A prisão da advogada e influenciadora Deolane Bezerra, no início de setembro, não arranhou sua imagem. Pelo contrário: provocou a comoção dos fãs, que se aglomeraram em frente ao presídio no Recife (PE) onde ela ficou detida e iniciaram campanhas pela sua libertação.
Deolane é suspeita de envolvimento em um esquema de lavagem de dinheiro e jogos ilegais. Ao ser presa, disse à polícia ganhar R$ 1,5 milhão por mês, ter 12 mansões e pelo menos três carros de luxo: um Lamborghini, um Range Rover e um Rolls-Royce.
Entre aquele 4 de setembro em que foi detida até a sexta-feira 5 de outubro, já solta graças a um habeas corpus, Deolane ganhou quase 1,6 milhão de seguidores no Instagram - hoje são 22,2 milhões, mais que nomes como Bianca Andrade e Gessica Kayane, a GKay.
Pelas regras da medida cautelar que garantiu sua liberdade, Deolane não pode fazer propaganda para sites de jogos enquanto durar a investigação.

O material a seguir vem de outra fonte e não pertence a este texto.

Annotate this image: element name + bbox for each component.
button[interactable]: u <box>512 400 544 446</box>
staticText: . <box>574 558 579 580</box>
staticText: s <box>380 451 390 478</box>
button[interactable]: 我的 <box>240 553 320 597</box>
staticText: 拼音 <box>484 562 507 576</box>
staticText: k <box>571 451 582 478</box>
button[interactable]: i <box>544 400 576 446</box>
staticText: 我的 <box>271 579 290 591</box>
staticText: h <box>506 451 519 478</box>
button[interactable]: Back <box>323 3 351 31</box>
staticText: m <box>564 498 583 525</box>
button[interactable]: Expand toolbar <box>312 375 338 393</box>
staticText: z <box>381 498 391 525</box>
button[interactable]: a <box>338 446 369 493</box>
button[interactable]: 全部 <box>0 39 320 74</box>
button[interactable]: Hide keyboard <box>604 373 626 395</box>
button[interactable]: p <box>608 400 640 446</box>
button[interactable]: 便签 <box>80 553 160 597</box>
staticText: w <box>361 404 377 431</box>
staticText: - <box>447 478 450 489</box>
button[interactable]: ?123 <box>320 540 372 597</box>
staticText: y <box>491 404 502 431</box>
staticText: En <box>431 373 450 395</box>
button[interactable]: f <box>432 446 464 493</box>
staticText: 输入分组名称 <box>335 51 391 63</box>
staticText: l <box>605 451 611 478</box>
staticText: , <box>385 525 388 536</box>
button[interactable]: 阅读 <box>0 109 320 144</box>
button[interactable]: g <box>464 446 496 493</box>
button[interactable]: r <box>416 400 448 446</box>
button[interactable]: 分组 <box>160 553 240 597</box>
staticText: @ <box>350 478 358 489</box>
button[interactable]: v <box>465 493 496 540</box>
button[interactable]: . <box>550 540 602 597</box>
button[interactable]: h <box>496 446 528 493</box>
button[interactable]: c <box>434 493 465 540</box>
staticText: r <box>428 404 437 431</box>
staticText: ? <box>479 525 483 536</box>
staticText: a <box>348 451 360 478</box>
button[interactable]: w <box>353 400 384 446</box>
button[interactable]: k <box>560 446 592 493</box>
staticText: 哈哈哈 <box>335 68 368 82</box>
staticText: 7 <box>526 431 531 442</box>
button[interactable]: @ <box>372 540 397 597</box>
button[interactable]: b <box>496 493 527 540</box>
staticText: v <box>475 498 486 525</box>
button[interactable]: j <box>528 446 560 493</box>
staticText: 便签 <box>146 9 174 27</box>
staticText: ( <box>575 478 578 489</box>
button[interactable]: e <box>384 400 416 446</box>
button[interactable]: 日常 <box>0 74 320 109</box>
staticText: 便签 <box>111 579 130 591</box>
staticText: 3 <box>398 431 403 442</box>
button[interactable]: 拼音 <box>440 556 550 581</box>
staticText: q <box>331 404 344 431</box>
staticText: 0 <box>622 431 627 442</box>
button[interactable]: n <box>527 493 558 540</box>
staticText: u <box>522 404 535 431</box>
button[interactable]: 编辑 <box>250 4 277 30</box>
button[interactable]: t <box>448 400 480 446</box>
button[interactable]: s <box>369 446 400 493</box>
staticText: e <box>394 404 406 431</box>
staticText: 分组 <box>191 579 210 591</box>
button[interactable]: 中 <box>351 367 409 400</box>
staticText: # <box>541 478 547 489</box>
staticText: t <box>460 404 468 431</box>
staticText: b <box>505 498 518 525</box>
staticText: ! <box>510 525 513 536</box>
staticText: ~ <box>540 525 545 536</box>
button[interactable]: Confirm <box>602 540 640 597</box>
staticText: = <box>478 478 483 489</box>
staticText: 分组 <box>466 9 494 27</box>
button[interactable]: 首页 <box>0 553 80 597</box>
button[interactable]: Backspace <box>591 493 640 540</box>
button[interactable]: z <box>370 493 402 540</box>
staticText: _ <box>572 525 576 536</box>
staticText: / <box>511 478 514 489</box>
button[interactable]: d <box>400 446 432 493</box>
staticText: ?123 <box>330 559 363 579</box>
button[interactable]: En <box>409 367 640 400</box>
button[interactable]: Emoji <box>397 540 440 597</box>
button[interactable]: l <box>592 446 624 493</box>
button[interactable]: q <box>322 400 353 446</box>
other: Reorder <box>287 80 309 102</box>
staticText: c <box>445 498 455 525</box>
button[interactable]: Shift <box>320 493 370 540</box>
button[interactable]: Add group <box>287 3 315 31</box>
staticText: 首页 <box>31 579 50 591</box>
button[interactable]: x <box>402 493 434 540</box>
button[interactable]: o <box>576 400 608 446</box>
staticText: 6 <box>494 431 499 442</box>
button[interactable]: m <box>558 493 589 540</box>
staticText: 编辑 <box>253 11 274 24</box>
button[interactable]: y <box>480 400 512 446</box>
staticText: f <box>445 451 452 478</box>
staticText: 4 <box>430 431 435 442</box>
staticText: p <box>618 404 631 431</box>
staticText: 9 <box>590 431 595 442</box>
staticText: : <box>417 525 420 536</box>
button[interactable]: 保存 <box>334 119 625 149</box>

A influenciadora só tem aparecido nos stories para fazer propaganda de sua marca de cosméticos, a Deo Beauty. Um dos produtos é o perfume Fortune.
"Vocês não têm noção, para quem estava na cadeia, o quanto esse perfume é bom. Eu só cheirava a cadeia", disse em vídeo, logo após ser solta.
Nas duas últimas semanas, as buscas por seu nome e o de sua mãe, também presa na operação, chegavam a aumentar 800% conforme novas notícias sobre o caso eram veiculadas.
O UOL conversou com um policial do Recife à frente da investigação, que pediu anonimato.
Ele contou que nunca viu em 20 anos de carreira o que presenciou naqueles dias em frente à Colônia Penal Feminina, no Recife.
"Populares se acomodando e fazendo vigília na frente de uma unidade prisional. Virou circo", afirma.
O desembargador Eduardo Guilliod Maranhão, do Tribunal de Justiça de Pernambuco, afirmou, em decisão, que muitas pessoas ali teriam sido pagas para participarem da aglomeração.
Seja como for, especialistas em marketing digital avaliam que Deolane construiu um personagem poderoso, o que ajuda a entender a comoção nas redes e nas ruas, independentemente dos méritos da investigação.
"Deolane Bezerra virou referência de mulher batalhadora. Aquela que não leva desaforo para casa, que entra em treta se precisar. E mantém isso com seu carisma. Não dá para negar que é uma gênia", diz Paulo Yanaguizawa, gerente de mídia social da Monks Brasil.
"Ela conseguiu criar uma base de seguidores fanáticos, que vão defendê-la mesmo em uma situação séria como agora", completa.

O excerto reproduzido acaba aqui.